If you don’t currently have a budget, don’t worry because you’re not alone as only one in three Americans prepare a detailed household budget. Technological advances in financial services such as online banking have made it easier to track your money coming and going; so many people may feel it isn’t necessary to set a budget, make a spreadsheet, or balance their checkbook. Budgeting is also often thought of as boring or time-consuming when it can be as simple or as complex as you want it to be.
Perceived ease or difficulty aside, what a budget will do is teach you to value your money, keep you financially organized, and help you reach your long-term financial goals.
If you were stranded in the desert for 24 hours and you only had 1 bottle of water, would you try and ration that water or would you drink as much of it as you wanted whenever you felt thirsty?

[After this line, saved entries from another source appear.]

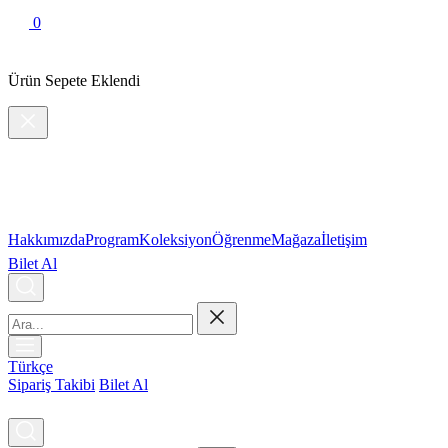
0
Ürün Sepete Eklendi
Hakkımızda
Program
Koleksiyon
Öğrenme
Mağaza
İletişim
Bilet Al
Türkçe
Sipariş Takibi
Bilet Al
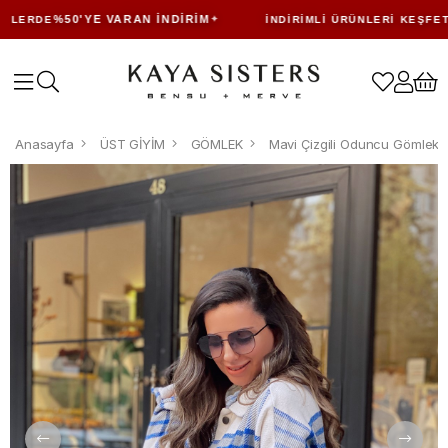
%50'YE VARAN İNDIRIM
LERDE
İNDIRIMLI ÜRÜNLERI KEŞFET
Anasayfa
ÜST GİYİM
GÖMLEK
Mavi Çizgili Oduncu Gömlek 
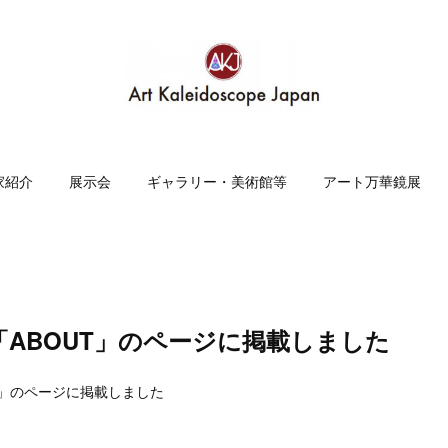
家紹介
展示会
ギャラリー・美術館等
アート万華鏡展
「ABOUT」のページに掲載しました
」のページに掲載しました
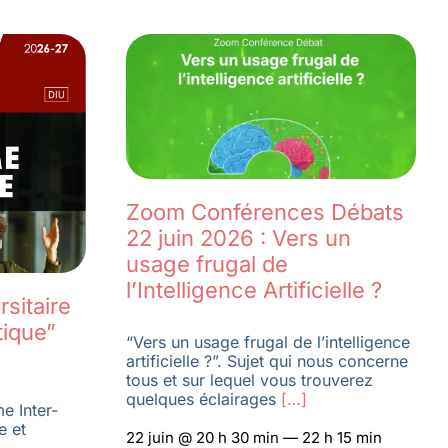
Zoom Conférences Débats
22 juin 2026 : Vers un
usage frugal de
l’Intelligence Artificielle ?
sitaire
tique”
“Vers un usage frugal de l’intelligence
artificielle ?”. Sujet qui nous concerne
tous et sur lequel vous trouverez
quelques éclairages
[…]
e Inter-
e et
22 juin @ 20 h 30 min — 22 h 15 min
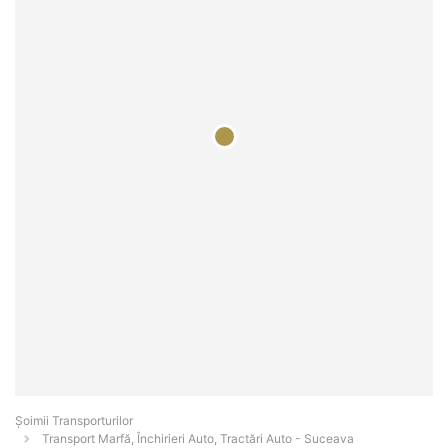
Șoimii Transporturilor
Transport Marfă, Închirieri Auto, Tractări Auto - Suceava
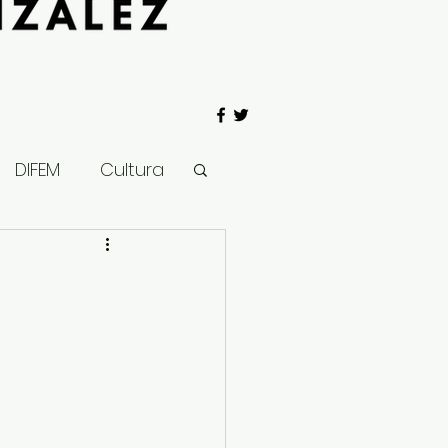
DIFEM
Cultura
 Gobierno
Salud
Clima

It seems like a silly question with an obvious answer, but many people don’t apply the same principles with their money.
Do you find yourself spending your paycheck long before you will see another one, or saving it and spending your money as needed? Start treating your paycheck as a resource, just as you would that water bottle!
When you create a budget (and stick to it), you begin to view money as a resource you should use sensibly, rather than disposable cash that you can get more of easily. While it may be true that you can always make more money, you should know where your money is going and assess whether you truly are spending your money in a realistic and responsible way.
Not only does having money allow you to pay for the things you require in your day-to-day life, budgeting to save money and stockpiling this resource into an emergency fund helps prepare you for the inevitable – and often unexpected – expenses in life.
Do you know where your last $50 to $500 went?
Chaos is defined as complete disorder and confusion; if those are words or feelings you associate with your finances, then you might need a budget. What is financial chaos? It’s untracked spending, constant overspending, or feeling financially unprepared every time an expense pops up.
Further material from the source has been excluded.